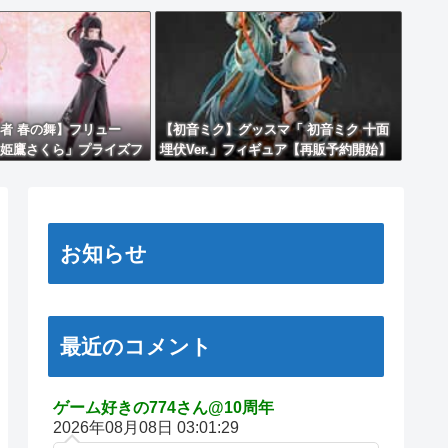
者 春の舞】フリュー
【初音ミク】グッスマ「 初音ミク 十面
姫鷹さくら」プライズフ
埋伏Ver.」フィギュア【再販予約開始】
原型公開】
お知らせ
最近のコメント
ゲーム好きの774さん@10周年
2026年08月08日 03:01:29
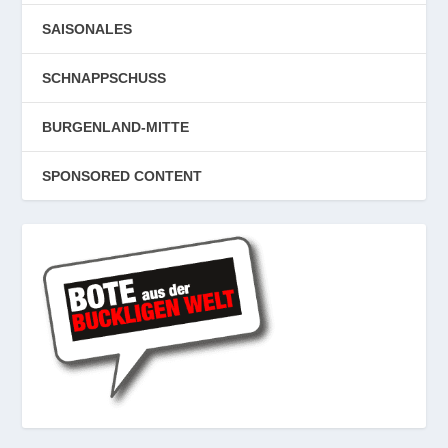
SAISONALES
SCHNAPPSCHUSS
BURGENLAND-MITTE
SPONSORED CONTENT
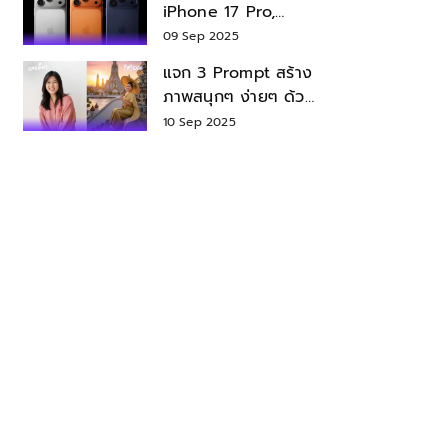
iPhone 17 Pro,
iPhone 17 Air สเปค
09 Sep 2025
ราคา น่าซื้อไหม?
แจก 3 Prompt สร้าง
ภาพสนุกๆ ง่ายๆ ด้วย
Nano Banana ใน
10 Sep 2025
Gemini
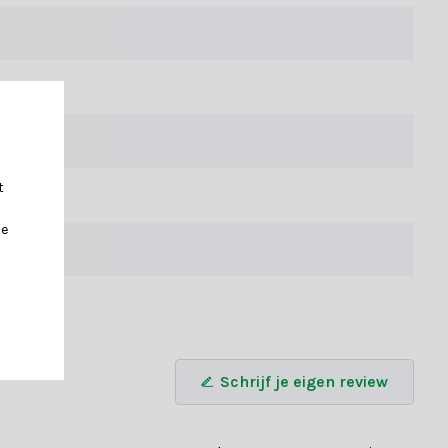
t
estel vandaag nog en breng de magie in huis!
je
Schrijf je eigen review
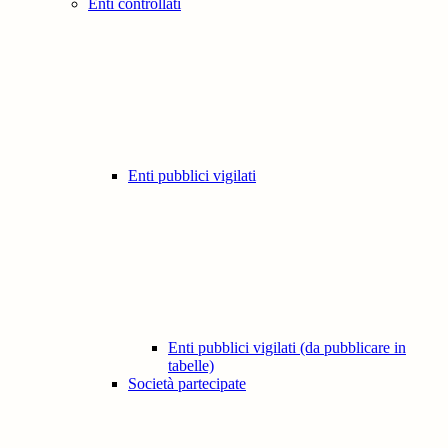
Enti controllati
Enti pubblici vigilati
Enti pubblici vigilati (da pubblicare in
tabelle)
Società partecipate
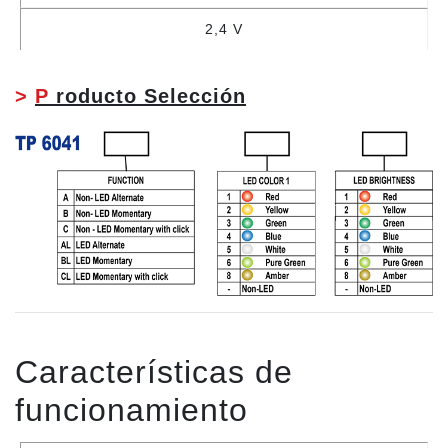
2,4 V
>
P
roducto Selección
Características de
funcionamiento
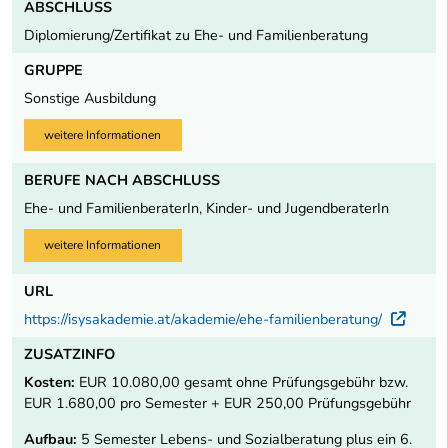
ABSCHLUSS
Diplomierung/Zertifikat zu Ehe- und Familienberatung
GRUPPE
Sonstige Ausbildung
weitere Informationen
BERUFE NACH ABSCHLUSS
Ehe- und FamilienberaterIn, Kinder- und JugendberaterIn
weitere Informationen
URL
https://isysakademie.at/akademie/ehe-familienberatung/
Exte
ZUSATZINFO
Kosten:
EUR 10.080,00 gesamt ohne Prüfungsgebühr bzw.
EUR 1.680,00 pro Semester + EUR 250,00 Prüfungsgebühr
Aufbau:
5 Semester Lebens- und Sozialberatung plus ein 6.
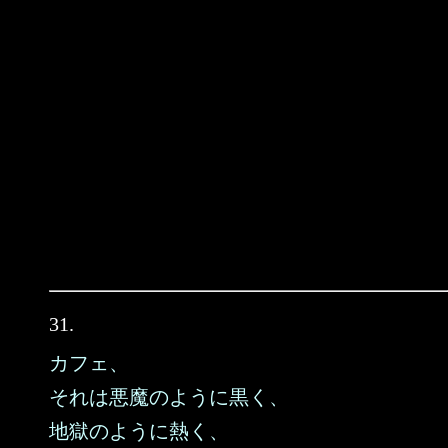
31.
カフェ、
それは悪魔のように黒く、
地獄のように熱く、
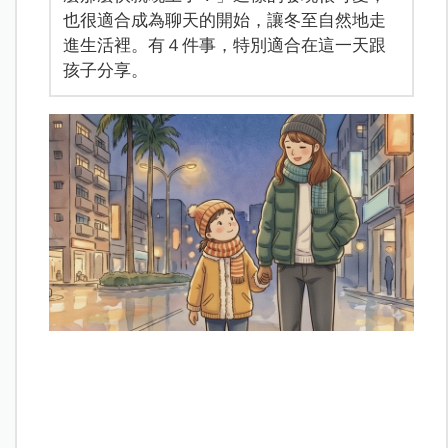
也很適合成為聊天的開始，讓冬至自然地走
進生活裡。有４件事，特別適合在這一天跟
孩子分享。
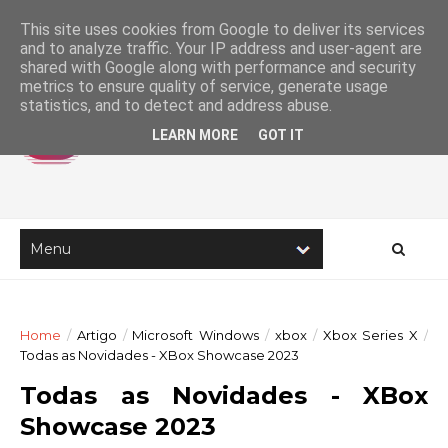
This site uses cookies from Google to deliver its services
and to analyze traffic. Your IP address and user-agent are
shared with Google along with performance and security
metrics to ensure quality of service, generate usage
statistics, and to detect and address abuse.
LEARN MORE
GOT IT
Home
/
Artigo
/
Microsoft Windows
/
xbox
/
Xbox Series X
/
Todas as Novidades - XBox Showcase 2023
Todas as Novidades - XBox
Showcase 2023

Assignment. Every line from the one containing "statistics, and to detect and address abuse." through the final line of the data above is to be restated word for word, and nothing more.

Exercise response.
statistics, and to detect and address abuse.
LEARN MORE
GOT IT
Home
/
Artigo
/
Microsoft Windows
/
xbox
/
Xbox Series X
/
Todas as Novidades - XBox Showcase 2023
Todas as Novidades - XBox
Showcase 2023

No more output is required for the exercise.